Stored data entries

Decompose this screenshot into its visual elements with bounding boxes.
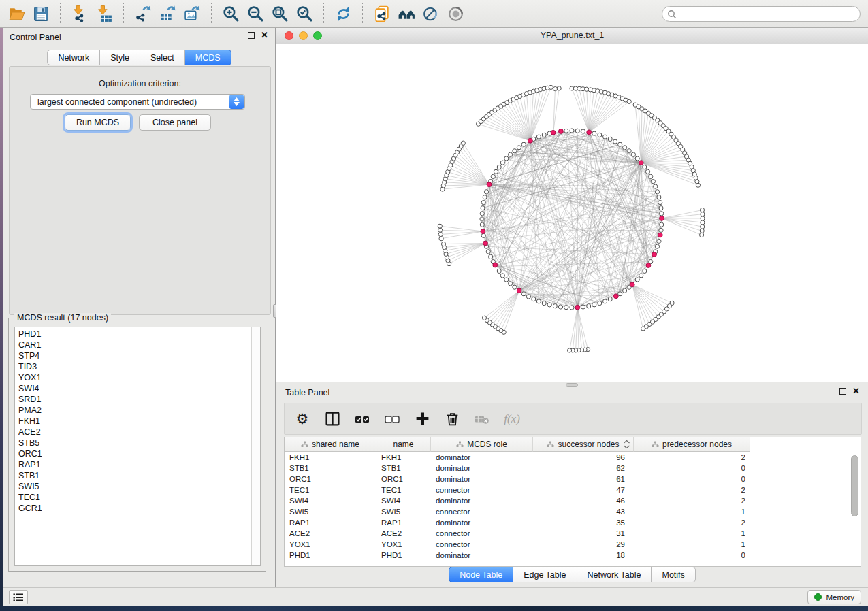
mcds-result-item[interactable]: SWI4 (15, 383, 251, 394)
zoom-out-icon[interactable] (243, 1, 268, 26)
table-row[interactable]: STB1STB1dominator620 (285, 463, 850, 474)
hide-graphics-details-icon[interactable] (419, 1, 443, 26)
mcds-result-item[interactable]: STB5 (15, 437, 251, 448)
mcds-result-item[interactable]: GCR1 (15, 503, 251, 514)
control-panel: Control Panel ✕ NetworkStyleSelectMCDS O… (3, 28, 276, 587)
mcds-result-item[interactable]: PMA2 (15, 405, 251, 416)
deselect-all-icon[interactable] (384, 409, 400, 429)
column-header-predecessor-nodes[interactable]: predecessor nodes (634, 437, 750, 452)
tab-motifs[interactable]: Motifs (652, 567, 695, 582)
float-panel-icon[interactable] (248, 32, 255, 39)
cell-predecessor-nodes: 2 (634, 452, 750, 463)
list-scrollbar[interactable] (251, 327, 260, 565)
table-row[interactable]: YOX1YOX1connector291 (285, 539, 850, 550)
column-layout-icon[interactable] (324, 409, 340, 429)
tab-select[interactable]: Select (140, 50, 185, 65)
delete-table-icon[interactable] (474, 409, 490, 429)
network-canvas[interactable] (276, 44, 868, 382)
table-row[interactable]: FKH1FKH1dominator962 (285, 452, 850, 463)
table-row[interactable]: PHD1PHD1dominator180 (285, 550, 850, 561)
mcds-result-item[interactable]: STP4 (15, 350, 251, 361)
cell-predecessor-nodes: 1 (634, 528, 750, 539)
run-mcds-button[interactable]: Run MCDS (65, 114, 131, 131)
mcds-result-item[interactable]: ACE2 (15, 427, 251, 437)
cell-name: ORC1 (376, 474, 431, 484)
export-image-icon[interactable] (180, 1, 204, 26)
table-row[interactable]: ORC1ORC1dominator610 (285, 474, 850, 484)
tab-mcds[interactable]: MCDS (185, 50, 231, 65)
table-row[interactable]: RAP1RAP1dominator352 (285, 517, 850, 528)
tab-edge-table[interactable]: Edge Table (513, 567, 577, 582)
search-input[interactable] (677, 8, 860, 20)
mcds-result-item[interactable]: STB1 (15, 470, 251, 481)
cell-predecessor-nodes: 2 (634, 517, 750, 528)
table-row[interactable]: ACE2ACE2connector311 (285, 528, 850, 539)
function-builder-icon[interactable]: f(x) (504, 409, 520, 429)
toolbar-separator (323, 3, 324, 24)
memory-button[interactable]: Memory (807, 590, 861, 604)
column-header-shared-name[interactable]: shared name (285, 437, 376, 452)
save-session-icon[interactable] (29, 1, 53, 26)
cell-successor-nodes: 61 (533, 474, 634, 484)
network-window-titlebar[interactable]: YPA_prune.txt_1 (276, 28, 868, 44)
column-header-MCDS-role[interactable]: MCDS role (431, 437, 533, 452)
network-graph[interactable] (276, 44, 868, 382)
mcds-result-item[interactable]: TEC1 (15, 492, 251, 503)
mcds-result-list[interactable]: PHD1CAR1STP4TID3YOX1SWI4SRD1PMA2FKH1ACE2… (14, 327, 261, 566)
cell-MCDS-role: connector (431, 539, 533, 550)
column-header-successor-nodes[interactable]: successor nodes (533, 437, 634, 452)
cell-successor-nodes: 47 (533, 484, 634, 495)
tab-style[interactable]: Style (100, 50, 140, 65)
refresh-icon[interactable] (331, 1, 355, 26)
mcds-result-item[interactable]: TID3 (15, 361, 251, 372)
criterion-select[interactable]: largest connected component (undirected) (30, 94, 245, 110)
search-field[interactable] (662, 6, 861, 22)
import-table-icon[interactable] (92, 1, 116, 26)
table-row[interactable]: SWI5SWI5connector431 (285, 506, 850, 517)
table-panel-collapse-handle[interactable] (566, 383, 578, 387)
settings-gear-icon[interactable]: ⚙ (294, 409, 310, 429)
mcds-result-item[interactable]: CAR1 (15, 340, 251, 350)
tab-node-table[interactable]: Node Table (449, 567, 513, 582)
export-network-icon[interactable] (131, 1, 155, 26)
network-search-icon[interactable] (394, 1, 419, 26)
table-scrollbar-thumb[interactable] (851, 455, 858, 516)
mcds-result-item[interactable]: SRD1 (15, 394, 251, 405)
cell-predecessor-nodes: 1 (634, 539, 750, 550)
cell-successor-nodes: 62 (533, 463, 634, 474)
export-table-icon[interactable] (155, 1, 180, 26)
float-table-panel-icon[interactable] (839, 388, 846, 395)
import-network-icon[interactable] (67, 1, 92, 26)
export-document-network-icon[interactable] (370, 1, 394, 26)
mcds-result-item[interactable]: RAP1 (15, 459, 251, 470)
show-graphics-details-icon[interactable] (443, 1, 468, 26)
add-column-icon[interactable] (414, 409, 430, 429)
delete-column-icon[interactable] (444, 409, 460, 429)
cell-shared-name: SWI4 (285, 495, 376, 506)
mcds-result-group: MCDS result (17 nodes) PHD1CAR1STP4TID3Y… (8, 318, 266, 572)
table-row[interactable]: SWI4SWI4dominator462 (285, 495, 850, 506)
close-panel-button[interactable]: Close panel (139, 114, 211, 131)
zoom-in-icon[interactable] (219, 1, 243, 26)
mcds-result-item[interactable]: YOX1 (15, 372, 251, 383)
table-header-row: shared namenameMCDS rolesuccessor nodesp… (285, 437, 750, 452)
mcds-result-item[interactable]: FKH1 (15, 416, 251, 427)
close-table-panel-icon[interactable]: ✕ (852, 388, 860, 395)
mcds-result-item[interactable]: PHD1 (15, 329, 251, 340)
tab-network-table[interactable]: Network Table (577, 567, 652, 582)
criterion-select-value: largest connected component (undirected) (31, 97, 229, 107)
cell-successor-nodes: 29 (533, 539, 634, 550)
select-all-check-icon[interactable] (354, 409, 370, 429)
close-panel-icon[interactable]: ✕ (261, 32, 268, 39)
zoom-selected-icon[interactable] (292, 1, 317, 26)
tab-network[interactable]: Network (47, 50, 100, 65)
column-header-name[interactable]: name (376, 437, 431, 452)
mcds-result-item[interactable]: SWI5 (15, 481, 251, 492)
open-file-icon[interactable] (4, 1, 29, 26)
table-row[interactable]: TEC1TEC1connector472 (285, 484, 850, 495)
zoom-fit-icon[interactable] (268, 1, 292, 26)
cell-MCDS-role: dominator (431, 452, 533, 463)
task-history-button[interactable] (9, 590, 28, 604)
cell-MCDS-role: connector (431, 528, 533, 539)
mcds-result-item[interactable]: ORC1 (15, 448, 251, 459)
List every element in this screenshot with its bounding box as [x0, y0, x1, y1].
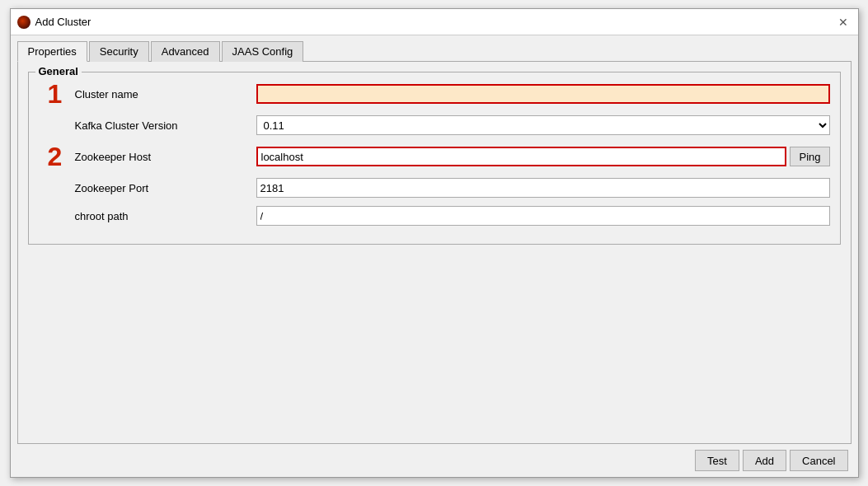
test-button[interactable]: Test: [695, 450, 739, 471]
close-button[interactable]: ✕: [835, 14, 852, 30]
dialog-title: Add Cluster: [35, 16, 91, 28]
field-row-cluster-name: 1 Cluster name: [39, 81, 830, 107]
kafka-version-select[interactable]: 0.11 1.0 1.1 2.0: [256, 115, 830, 135]
tabs-bar: Properties Security Advanced JAAS Config: [11, 35, 858, 61]
chroot-path-input[interactable]: [256, 206, 830, 226]
title-bar-left: Add Cluster: [17, 16, 91, 29]
field-row-zookeeper-port: Zookeeper Port: [39, 178, 830, 198]
zookeeper-port-label: Zookeeper Port: [75, 182, 256, 194]
kafka-version-wrapper: 0.11 1.0 1.1 2.0: [256, 115, 830, 135]
title-bar: Add Cluster ✕: [11, 9, 858, 35]
general-legend: General: [35, 65, 82, 77]
zookeeper-port-input[interactable]: [256, 178, 830, 198]
step-1-number: 1: [39, 81, 72, 107]
ping-button[interactable]: Ping: [790, 147, 829, 166]
zookeeper-host-label: Zookeeper Host: [75, 151, 256, 163]
cluster-name-input[interactable]: [256, 84, 830, 104]
kafka-version-label: Kafka Cluster Version: [75, 119, 256, 132]
app-icon: [17, 16, 30, 29]
step-2-number: 2: [39, 143, 72, 170]
chroot-path-label: chroot path: [75, 210, 256, 222]
tab-content-properties: General 1 Cluster name Kafka Cluster Ver…: [17, 61, 852, 444]
zookeeper-host-input-group: Ping: [256, 147, 830, 166]
cluster-name-label: Cluster name: [75, 88, 256, 100]
field-row-chroot-path: chroot path: [39, 206, 830, 226]
tab-jaas-config[interactable]: JAAS Config: [222, 41, 304, 62]
cancel-button[interactable]: Cancel: [790, 450, 847, 471]
tab-advanced[interactable]: Advanced: [151, 41, 220, 62]
add-button[interactable]: Add: [743, 450, 786, 471]
zookeeper-host-input[interactable]: [256, 147, 787, 166]
field-row-kafka-version: Kafka Cluster Version 0.11 1.0 1.1 2.0: [39, 115, 830, 135]
general-group: General 1 Cluster name Kafka Cluster Ver…: [28, 72, 841, 245]
field-row-zookeeper-host: 2 Zookeeper Host Ping: [39, 143, 830, 170]
add-cluster-dialog: Add Cluster ✕ Properties Security Advanc…: [10, 8, 859, 478]
tab-properties[interactable]: Properties: [17, 41, 87, 62]
bottom-bar: Test Add Cancel: [11, 444, 858, 477]
tab-security[interactable]: Security: [89, 41, 149, 62]
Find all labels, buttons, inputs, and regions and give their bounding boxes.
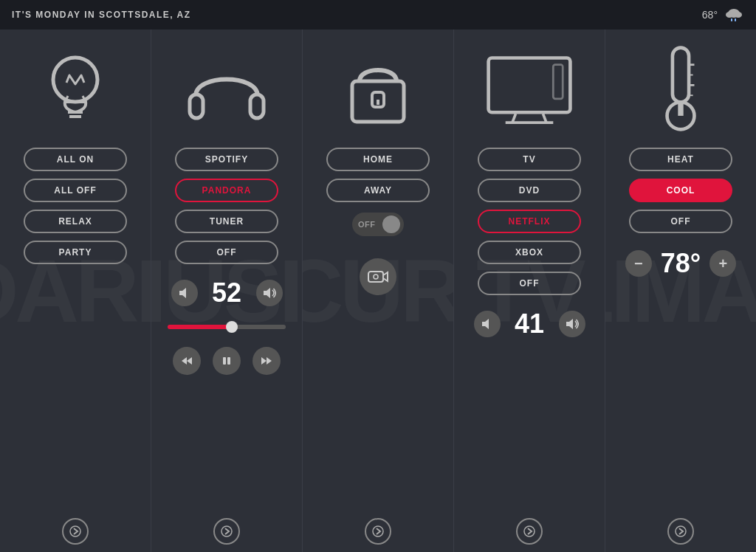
volume-slider[interactable] [168, 325, 286, 329]
tuner-button[interactable]: TUNER [175, 210, 278, 233]
security-off-toggle[interactable]: OFF [352, 213, 404, 236]
music-nav-button[interactable] [213, 518, 240, 545]
rewind-button[interactable] [173, 347, 201, 375]
svg-marker-14 [187, 357, 192, 365]
temperature-control: − 78° + [625, 248, 736, 279]
lights-content: ALL ON ALL OFF RELAX PARTY [7, 44, 143, 264]
security-content: HOME AWAY OFF [310, 44, 446, 295]
lights-panel: DARK ALL ON ALL OFF RELAX PARTY [0, 30, 151, 552]
xbox-button[interactable]: XBOX [478, 241, 581, 264]
svg-rect-26 [489, 58, 571, 112]
svg-rect-30 [553, 65, 563, 99]
temperature-display: 68° [702, 9, 718, 21]
svg-point-39 [676, 526, 686, 537]
svg-marker-13 [182, 357, 187, 365]
svg-rect-3 [731, 18, 732, 21]
volume-slider-row[interactable] [168, 319, 286, 332]
entertainment-content: TV DVD NETFLIX XBOX OFF 41 [461, 44, 597, 339]
tv-volume-display: 41 [509, 308, 550, 339]
camera-badge[interactable] [360, 258, 396, 295]
svg-point-31 [524, 526, 535, 537]
camera-icon [368, 269, 388, 285]
location-text: IT'S MONDAY IN SCOTTSDALE, AZ [12, 10, 191, 20]
headphones-icon [182, 44, 271, 133]
climate-off-button[interactable]: OFF [629, 210, 732, 233]
svg-point-19 [221, 526, 232, 537]
entertainment-off-button[interactable]: OFF [478, 272, 581, 295]
music-off-button[interactable]: OFF [175, 241, 278, 264]
svg-marker-17 [261, 357, 267, 365]
lightbulb-icon [31, 44, 120, 133]
tv-button[interactable]: TV [478, 148, 581, 171]
relax-button[interactable]: RELAX [24, 210, 127, 233]
climate-nav-button[interactable] [667, 518, 694, 545]
netflix-button[interactable]: NETFLIX [478, 210, 581, 233]
svg-marker-18 [267, 357, 272, 365]
tv-volume-down-button[interactable] [474, 311, 501, 337]
svg-point-2 [735, 12, 742, 18]
svg-rect-11 [190, 94, 203, 118]
volume-down-button[interactable] [171, 280, 198, 306]
cool-button[interactable]: COOL [629, 179, 732, 202]
svg-point-25 [373, 526, 383, 537]
pandora-button[interactable]: PANDORA [175, 179, 278, 202]
temp-decrease-button[interactable]: − [625, 250, 652, 277]
away-button[interactable]: AWAY [326, 179, 430, 202]
climate-panel: CLIMATE HEAT COOL OFF − 78° + [605, 30, 756, 552]
tv-volume-row: 41 [474, 308, 585, 339]
home-button[interactable]: HOME [326, 148, 430, 171]
dvd-button[interactable]: DVD [478, 179, 581, 202]
temp-increase-button[interactable]: + [709, 250, 736, 277]
entertainment-panel: TV TV DVD NETFLIX XBOX OFF 41 [454, 30, 605, 552]
weather-widget: 68° [702, 6, 744, 24]
transport-controls [173, 347, 281, 375]
security-off-label: OFF [358, 220, 376, 229]
svg-rect-15 [223, 357, 226, 365]
climate-content: HEAT COOL OFF − 78° + [613, 44, 749, 279]
svg-point-1 [726, 12, 733, 18]
spotify-button[interactable]: SPOTIFY [175, 148, 278, 171]
all-on-button[interactable]: ALL ON [24, 148, 127, 171]
main-content: DARK ALL ON ALL OFF RELAX PARTY [0, 30, 756, 552]
lights-nav-button[interactable] [62, 518, 89, 545]
heat-button[interactable]: HEAT [629, 148, 732, 171]
music-panel: MUSIC SPOTIFY PANDORA TUNER OFF 52 [151, 30, 303, 552]
svg-point-5 [53, 58, 97, 102]
temp-value: 78° [661, 248, 701, 279]
forward-button[interactable] [252, 347, 281, 375]
svg-rect-32 [673, 48, 689, 103]
security-nav-button[interactable] [365, 518, 391, 545]
volume-up-button[interactable] [256, 280, 283, 306]
tv-volume-up-button[interactable] [559, 311, 585, 337]
svg-point-10 [70, 526, 80, 537]
party-button[interactable]: PARTY [24, 241, 127, 264]
volume-display: 52 [207, 277, 247, 308]
svg-rect-12 [250, 94, 264, 118]
all-off-button[interactable]: ALL OFF [24, 179, 127, 202]
svg-rect-23 [368, 272, 383, 282]
toggle-knob [382, 215, 400, 233]
weather-icon [724, 6, 744, 24]
volume-row: 52 [171, 277, 283, 308]
security-panel: SECURITY HOME AWAY OFF [303, 30, 454, 552]
thermometer-icon [636, 44, 725, 133]
pause-button[interactable] [213, 347, 241, 375]
padlock-icon [334, 44, 422, 133]
entertainment-nav-button[interactable] [516, 518, 543, 545]
svg-rect-16 [227, 357, 230, 365]
svg-rect-4 [735, 18, 736, 21]
svg-point-24 [374, 275, 378, 279]
tv-icon [485, 44, 574, 133]
music-content: SPOTIFY PANDORA TUNER OFF 52 [159, 44, 295, 375]
app-header: IT'S MONDAY IN SCOTTSDALE, AZ 68° [0, 0, 756, 30]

> **Task item**
Every line that contains the string "entertainment" should be copied from the entries.

> **Exercise response**
entertainment-content: TV DVD NETFLIX XBOX OFF 41 [461, 44, 597, 339]
entertainment-off-button[interactable]: OFF [478, 272, 581, 295]
entertainment-panel: TV TV DVD NETFLIX XBOX OFF 41 [454, 30, 605, 552]
entertainment-nav-button[interactable] [516, 518, 543, 545]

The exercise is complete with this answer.